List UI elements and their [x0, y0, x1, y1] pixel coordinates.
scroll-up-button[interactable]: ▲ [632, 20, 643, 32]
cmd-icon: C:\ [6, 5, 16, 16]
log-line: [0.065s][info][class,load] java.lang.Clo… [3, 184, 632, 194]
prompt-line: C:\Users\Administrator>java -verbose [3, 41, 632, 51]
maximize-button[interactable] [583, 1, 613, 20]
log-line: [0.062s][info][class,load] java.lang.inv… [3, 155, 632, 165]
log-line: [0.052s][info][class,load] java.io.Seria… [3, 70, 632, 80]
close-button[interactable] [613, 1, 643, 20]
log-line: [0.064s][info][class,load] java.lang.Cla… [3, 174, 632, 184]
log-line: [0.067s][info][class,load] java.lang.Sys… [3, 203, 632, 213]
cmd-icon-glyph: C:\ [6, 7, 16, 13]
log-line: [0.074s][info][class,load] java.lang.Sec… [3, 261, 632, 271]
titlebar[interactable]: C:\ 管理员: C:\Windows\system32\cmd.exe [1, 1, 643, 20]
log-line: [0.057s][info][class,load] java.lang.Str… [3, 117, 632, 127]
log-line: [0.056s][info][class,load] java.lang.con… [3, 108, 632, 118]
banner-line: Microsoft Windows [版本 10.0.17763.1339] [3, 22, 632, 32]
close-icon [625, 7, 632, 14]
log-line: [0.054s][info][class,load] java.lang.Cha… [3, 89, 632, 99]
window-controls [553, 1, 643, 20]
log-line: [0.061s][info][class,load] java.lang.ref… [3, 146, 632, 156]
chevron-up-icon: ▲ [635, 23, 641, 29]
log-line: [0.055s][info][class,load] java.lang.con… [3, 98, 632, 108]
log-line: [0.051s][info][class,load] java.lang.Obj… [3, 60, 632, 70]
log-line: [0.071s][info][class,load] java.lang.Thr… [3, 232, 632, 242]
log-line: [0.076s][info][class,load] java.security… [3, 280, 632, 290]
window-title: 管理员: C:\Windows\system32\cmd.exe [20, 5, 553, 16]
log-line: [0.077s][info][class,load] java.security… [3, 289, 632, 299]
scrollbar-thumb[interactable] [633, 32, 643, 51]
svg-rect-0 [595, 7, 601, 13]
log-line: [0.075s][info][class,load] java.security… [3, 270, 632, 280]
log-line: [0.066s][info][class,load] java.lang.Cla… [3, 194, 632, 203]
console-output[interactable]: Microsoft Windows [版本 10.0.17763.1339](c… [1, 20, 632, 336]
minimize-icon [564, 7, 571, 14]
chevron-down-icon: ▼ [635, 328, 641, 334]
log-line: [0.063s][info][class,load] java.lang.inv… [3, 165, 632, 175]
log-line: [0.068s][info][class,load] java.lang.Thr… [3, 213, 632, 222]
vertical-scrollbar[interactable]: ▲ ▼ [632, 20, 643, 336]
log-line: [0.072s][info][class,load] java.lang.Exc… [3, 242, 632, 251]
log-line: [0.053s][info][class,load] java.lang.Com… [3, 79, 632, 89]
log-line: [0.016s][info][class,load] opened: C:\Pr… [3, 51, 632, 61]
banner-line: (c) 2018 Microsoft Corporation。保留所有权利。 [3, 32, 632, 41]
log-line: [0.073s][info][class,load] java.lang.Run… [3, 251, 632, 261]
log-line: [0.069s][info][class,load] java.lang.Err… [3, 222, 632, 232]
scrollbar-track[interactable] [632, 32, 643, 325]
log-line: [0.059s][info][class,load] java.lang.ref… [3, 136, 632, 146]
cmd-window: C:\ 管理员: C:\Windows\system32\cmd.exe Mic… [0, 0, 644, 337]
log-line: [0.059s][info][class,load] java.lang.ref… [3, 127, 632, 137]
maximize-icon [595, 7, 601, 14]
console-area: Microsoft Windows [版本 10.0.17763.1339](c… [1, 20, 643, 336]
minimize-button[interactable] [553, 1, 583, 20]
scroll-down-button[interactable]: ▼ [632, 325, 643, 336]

**********

* [WHAT IS REQUIRED]
Search the material above for the word "button", and return each line that holds it.

* [TASK OUTPUT]
scroll-up-button[interactable]: ▲ [632, 20, 643, 32]
maximize-button[interactable] [583, 1, 613, 20]
close-button[interactable] [613, 1, 643, 20]
minimize-button[interactable] [553, 1, 583, 20]
scroll-down-button[interactable]: ▼ [632, 325, 643, 336]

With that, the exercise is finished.